N.B. Always judge a rep's sales productivity (based on their win/loss ratio) in relation to the overall team/industry average. For example, if your team is selling a freemium product, they'll likely have a significantly higher loss ratio.
2. Average Deal Size
The average deal size is a great proxy for measuring a rep's ability to qualify leads and delay gratification. It's also an absolute MUST for accurate forecasting!
You can use this number, together with your team’s win/loss ratio, to provide new starters with a concrete number of qualified opportunities they’d need to start the quarter with if they were to meet their quota at the end.
Opportunities Needed = Quarterly Target /Av Deal Size x W/L%
e.g. If your team’s win/loss ratio is 35% and your average deal size is $12,000. A rep with a £150,000 target for the quarter should start the quarter with...
150,000 / 12,000 x 0.35 = 36 Opportunities
N.B. The overall team number is a good starting point here. You should be able to work out your reps' individual win/loss ratios and use those for better accuracy.
3. Forecasting Accuracy
There are two different ways of thinking about this. Both, however, are a good measure of how realistic reps are about their pipeline.
Forecasting accuracy as % of goal (a.k.a. margin of error)
From a sales management standpoint, it is very important to have a good understanding of your team's margin of error. If a rep has consistently missed goal by say 5% that probably isn't cause to put them on a performance plan immediately. However, if this is a common occurrence across a large sales team, those percentages could start adding up. Knowing what the overall impact here could be, will save you a lot of headaches when setting up quarterly forecasts and later reporting "up the chain". On the flip side, if a rep is consistently above target, it's a good indication that their quota could be increased.

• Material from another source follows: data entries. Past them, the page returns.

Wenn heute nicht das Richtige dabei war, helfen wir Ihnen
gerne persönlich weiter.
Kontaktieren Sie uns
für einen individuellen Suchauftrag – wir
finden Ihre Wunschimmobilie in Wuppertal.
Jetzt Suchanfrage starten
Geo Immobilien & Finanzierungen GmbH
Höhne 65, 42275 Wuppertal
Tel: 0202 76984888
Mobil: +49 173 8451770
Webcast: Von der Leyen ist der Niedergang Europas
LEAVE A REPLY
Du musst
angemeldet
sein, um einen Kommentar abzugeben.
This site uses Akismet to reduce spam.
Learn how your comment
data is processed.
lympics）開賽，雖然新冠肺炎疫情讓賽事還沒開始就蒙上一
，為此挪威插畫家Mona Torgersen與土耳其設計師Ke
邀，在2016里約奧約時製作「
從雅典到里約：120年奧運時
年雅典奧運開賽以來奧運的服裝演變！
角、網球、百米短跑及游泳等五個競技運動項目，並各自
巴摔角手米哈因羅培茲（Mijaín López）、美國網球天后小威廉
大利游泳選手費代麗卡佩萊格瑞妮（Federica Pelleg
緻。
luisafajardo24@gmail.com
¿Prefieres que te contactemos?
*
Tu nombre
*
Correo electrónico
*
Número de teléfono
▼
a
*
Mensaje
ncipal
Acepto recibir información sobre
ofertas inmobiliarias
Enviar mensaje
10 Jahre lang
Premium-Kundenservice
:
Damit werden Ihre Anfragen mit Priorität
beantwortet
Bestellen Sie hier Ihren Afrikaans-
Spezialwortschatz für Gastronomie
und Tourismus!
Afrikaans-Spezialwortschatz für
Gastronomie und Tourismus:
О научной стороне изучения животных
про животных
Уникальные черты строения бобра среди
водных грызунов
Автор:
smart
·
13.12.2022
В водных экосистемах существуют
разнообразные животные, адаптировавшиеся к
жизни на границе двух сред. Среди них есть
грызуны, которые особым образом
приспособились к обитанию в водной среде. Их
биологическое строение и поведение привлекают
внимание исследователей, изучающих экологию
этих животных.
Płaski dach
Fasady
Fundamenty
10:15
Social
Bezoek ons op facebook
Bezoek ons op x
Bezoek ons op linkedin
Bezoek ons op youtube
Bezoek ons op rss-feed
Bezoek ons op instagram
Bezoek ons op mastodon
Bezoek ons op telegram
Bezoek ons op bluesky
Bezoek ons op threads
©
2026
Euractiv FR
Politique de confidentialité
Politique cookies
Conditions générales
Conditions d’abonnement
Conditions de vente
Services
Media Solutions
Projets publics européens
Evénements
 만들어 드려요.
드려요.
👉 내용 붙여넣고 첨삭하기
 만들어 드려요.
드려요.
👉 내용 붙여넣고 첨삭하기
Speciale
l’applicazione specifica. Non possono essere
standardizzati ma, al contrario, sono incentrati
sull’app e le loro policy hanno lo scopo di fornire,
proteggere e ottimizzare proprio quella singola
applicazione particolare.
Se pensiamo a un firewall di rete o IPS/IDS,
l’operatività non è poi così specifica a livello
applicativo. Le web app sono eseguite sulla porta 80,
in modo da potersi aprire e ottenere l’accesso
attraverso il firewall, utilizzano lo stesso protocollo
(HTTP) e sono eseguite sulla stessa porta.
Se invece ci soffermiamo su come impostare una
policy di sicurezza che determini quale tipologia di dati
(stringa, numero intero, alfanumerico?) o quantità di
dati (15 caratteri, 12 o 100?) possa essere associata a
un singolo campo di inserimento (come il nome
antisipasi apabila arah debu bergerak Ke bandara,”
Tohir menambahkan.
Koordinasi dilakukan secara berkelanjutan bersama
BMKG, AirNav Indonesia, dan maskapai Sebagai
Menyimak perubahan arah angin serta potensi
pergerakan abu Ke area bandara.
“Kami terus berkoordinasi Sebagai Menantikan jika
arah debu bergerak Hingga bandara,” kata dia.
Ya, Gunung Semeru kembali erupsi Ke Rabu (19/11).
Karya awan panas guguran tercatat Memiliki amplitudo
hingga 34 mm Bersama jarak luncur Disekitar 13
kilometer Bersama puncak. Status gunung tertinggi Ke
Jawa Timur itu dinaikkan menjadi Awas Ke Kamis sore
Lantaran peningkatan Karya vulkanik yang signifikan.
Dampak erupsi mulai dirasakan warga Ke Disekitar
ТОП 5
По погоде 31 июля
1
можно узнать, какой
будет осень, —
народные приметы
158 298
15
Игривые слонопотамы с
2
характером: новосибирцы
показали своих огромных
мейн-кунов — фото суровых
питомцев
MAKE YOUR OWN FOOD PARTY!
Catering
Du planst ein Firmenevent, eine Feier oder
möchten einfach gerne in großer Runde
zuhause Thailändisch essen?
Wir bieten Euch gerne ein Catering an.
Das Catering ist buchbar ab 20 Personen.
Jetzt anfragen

Forecasting accuracy as variance of close date
This is the difference between expected and actual close date measured in days. It is common practice for salespeople to pick the last day of a month/quarter as the expected close date for the bulk of their opportunities. In such cases, knowing that rep A's deals take on average 10 extra days to close from their original forecast day is invaluable.
4. Pipeline Tenancy
This metric shows you the average number of days a deal spends in a given stage of the pipeline before it closes. As a sales manager, you want to be mindful of the pipeline stages that deals tend to get stuck in. This is a great way to decide on training content and what individual reps need help with.
Knowing your team/reps' pipeline tenancy is the best way to spot staling deals.
e.g. If you know that on average rep A's deals take 5 days to move from Proposal to Verbal Agreement and a deal has now been sitting in Verbal Agreement for say 2 weeks, that should tell you that something is not quite right. (Hint: Don't wait for 2 weeks to pass if the tenancy for a stage is only 5 days).
5. Probability of Closing
The actual likelihood of a deal being successfully closed based on the stage of the pipeline it’s currently in. The further down the pipeline a given deal is, the higher that percentage is. This percentage will tend to vary from rep to rep and is a great way to spot who needs help with what.
This is the single most important metric when it comes to building a reliable sales forecasting system based on weighted averages.
Any sales professional who has used Salesforce.com will be familiar with using weighted averages to forecast. The difference here, however, is that to have a reliable model, you need to account for the fact that the probability of closing will (significantly) vary for different salespeople. Knowing the numbers for your individual reps is the difference between a good and a great forecasting model.
Pro Tip: If you really want to take your team's sales forecasting to the next level, then you should consider not only what the actual probability of a deal closing is at a given stage, but also how it ties to remaining pipeline tenancy. This could be a bit hard to wrap your head around at first so here is an example:
A deal (worth $8,000) is expected to close in 6 days. It's currently sat in Proposal Shared. The probability of closing at Proposal Shared for rep A is 85%. Standard weighted average forecasting will put this deal at $6,800. Things start looking different if you know that it takes on average 10 days (4 more) for that deal to travel through the rest of the pipeline. TL;DR - the probability of closing, in that case, will be less than 85%. More importantly, it will continue decreasing as time goes on. This is what we call Dynamic forecasting and we'll cover in a different post.
Hopefully by keeping track of these data points you'll be better informed and help your team to perform better.